• Test Code:
    1287
  • Department:
  • Test Synonyms:
    HMGCRNPC1L1
  • CPT Code(s):
    81479X2
Background:

Lipid disorders comprise a group of heterogenic conditions often with overlapping clinical features such as abnormal levels of HDL, LDL, or triglycerides. Clinical indications for dyslipidemia are low HDL cholesterol and elevated triglycerides and LDL cholesterol measured in serum.

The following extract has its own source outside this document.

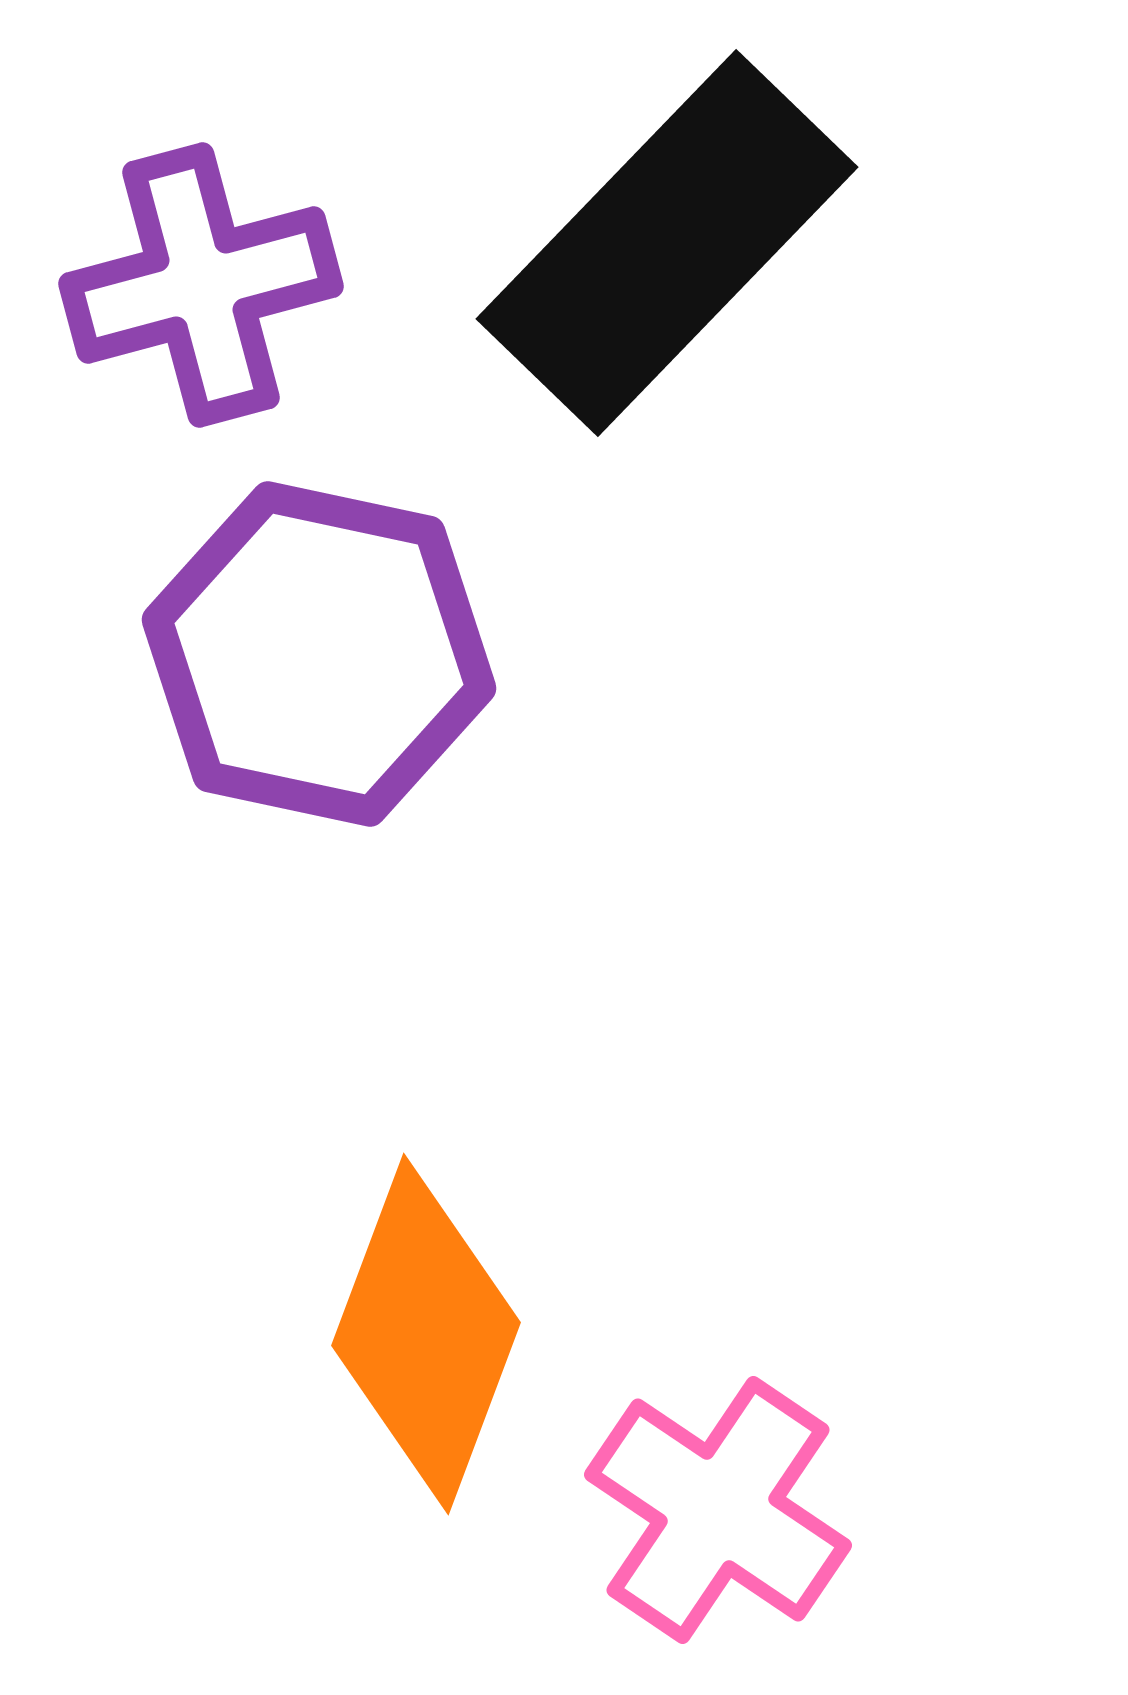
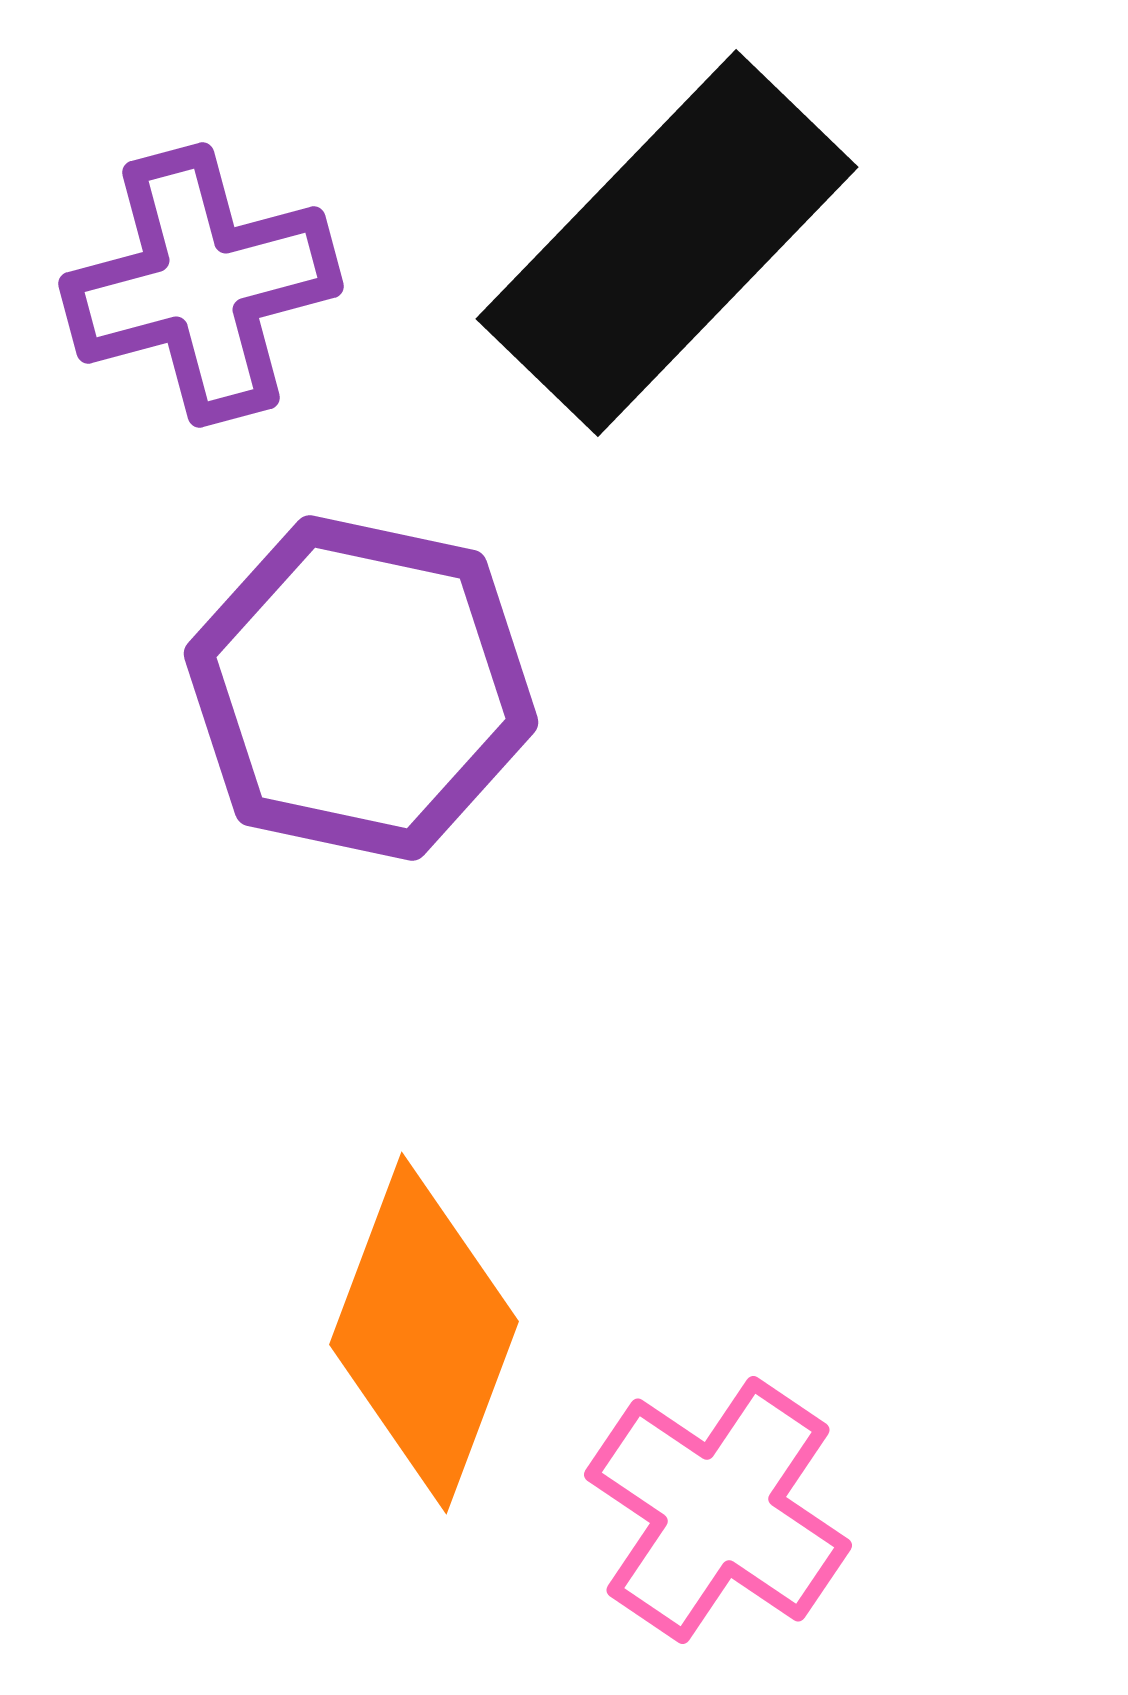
purple hexagon: moved 42 px right, 34 px down
orange diamond: moved 2 px left, 1 px up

These conditions can lead to issues including coronary artery disease, stroke and peripheral artery disorders.   This next-generation sequencing test is designed to detect mutations in the coding regions within two genes associated with dyslipidemia.

Reasons for Referral:

  • Abnormal levels of HDL, LDL, or triglycerides.
  • Clinical presentation consistent with a lipid disorder.
  • Positive family history (targeted testing is available if familial mutation is known).
  • Carrier testing.

Methodology:

Next generation sequencing using Illumina NextSeq 500 technology of the 2 dyslipidemia associated genes listed below:

Dyslipidemia Panel (2 genes): HMGCR, NPC1L1

Specimen Requirements:

Blood: EDTA or ACD (Solution A or B):

  • Adult: 5 mL
  • Child: 5 mL
  • Infant: 2-3 mL

A REQUISITION FORM MUST ACCOMPANY ALL SAMPLES.  Please include detailed clinical information, including ethnicity, clinical history, and family history.

Test Performed (Days):

Weekly

Turn Around Time:

8 weeks

Shipment Sensitivity Requirements:

  • Package and ship specimen to remain cold, but not frozen. 
  • Ship via overnight express, using the FedEx priority overnight label provided. 
  • Contact Client Services for shipping kits and instructions at (855) 535-1522.

References:

  1. Merck Manual http://www.merckmanuals.com/professional/endocrine-and-metabolic-disorders/lipid-disorders/dyslipidemia
  2. Nora L. Nock and Aiswarya L.P. Chandran Pillai (2012). Dyslipidemia: Genetics and Role in the Metabolic Syndrome
  3. Dyslipidemia - From Prevention to Treatment, Prof. Roya Kelishadi (Ed.), ISBN: 978-953-307-904-2, InTech

Additional Info:

The Knight Cancer Institute at Oregon Health & Science University is a pioneer in the field of precision cancer medicine. The institute's director, Brian Druker, M.D., helped prove it was possible to shut down just the cells that enable cancer to grow. This breakthrough has made once-fatal forms of the disease manageable and transformed how cancer is treated. The OHSU Knight Cancer Institute is the only National Cancer Institute-designated Cancer Center between Sacramento and Seattle – an honor earned only by the nation's top cancer centers. It is headquarters for one of the National Cancer Institute's largest research collaboratives, SWOG, in addition to offering the latest treatments and technologies as well as hundreds of research studies and clinical trials.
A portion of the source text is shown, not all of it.